--- INFORMATION SHOWN Enclosed Below ---
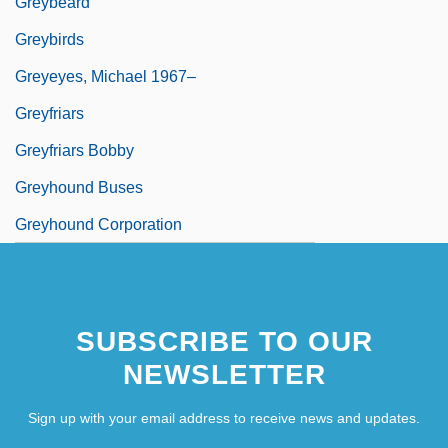
Greybeard
Greybirds
Greyeyes, Michael 1967–
Greyfriars
Greyfriars Bobby
Greyhound Buses
Greyhound Corporation
SUBSCRIBE TO OUR
NEWSLETTER
Sign up with your email address to receive news and updates.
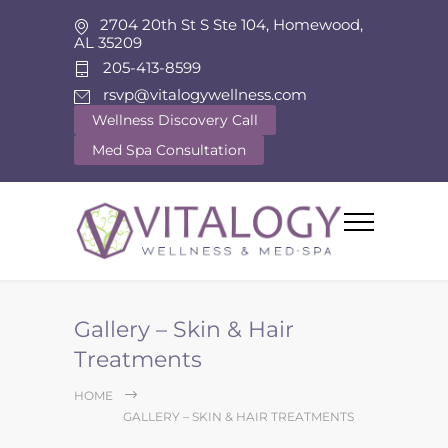
2704 20th St S Ste 104, Homewood,
AL 35209
205-413-8599
rsvp@vitalogywellness.com
Wellness Discovery Call
Med Spa Consultation
Gallery – Skin & Hair
Treatments
HOME
GALLERY – SKIN & HAIR TREATMENTS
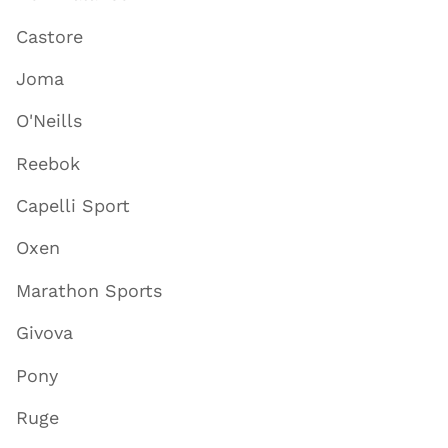
Castore
Joma
O'Neills
Reebok
Capelli Sport
Oxen
Marathon Sports
Givova
Pony
Ruge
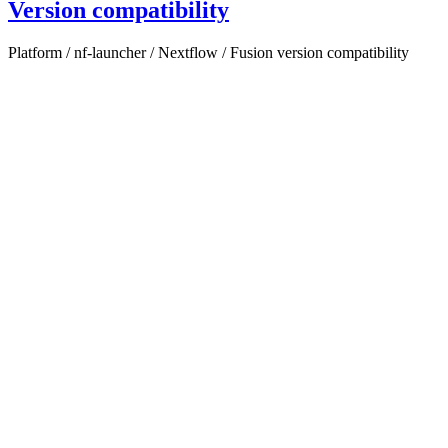
Version compatibility
Platform / nf-launcher / Nextflow / Fusion version compatibility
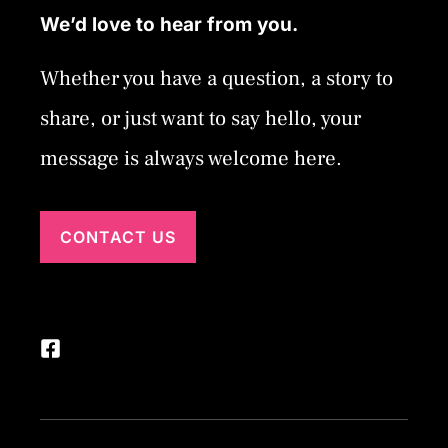
We’d love to hear from you.
Whether you have a question, a story to
share, or just want to say hello, your
message is always welcome here.
CONTACT US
--- End of Enclosed INFORMATION SHOWN ---
Without including the pictures, return each record above exactly as it stands.

Greybeard
Greybirds
Greyeyes, Michael 1967–
Greyfriars
Greyfriars Bobby
Greyhound Buses
Greyhound Corporation
SUBSCRIBE TO OUR
NEWSLETTER
Sign up with your email address to receive news and updates.
2704 20th St S Ste 104, Homewood,
AL 35209
205-413-8599
rsvp@vitalogywellness.com
Wellness Discovery Call
Med Spa Consultation
Gallery – Skin & Hair
Treatments
HOME
GALLERY – SKIN & HAIR TREATMENTS
Castore
Joma
O'Neills
Reebok
Capelli Sport
Oxen
Marathon Sports
Givova
Pony
Ruge
Version compatibility
Platform / nf-launcher / Nextflow / Fusion version compatibility
We’d love to hear from you.
Whether you have a question, a story to
share, or just want to say hello, your
message is always welcome here.
CONTACT US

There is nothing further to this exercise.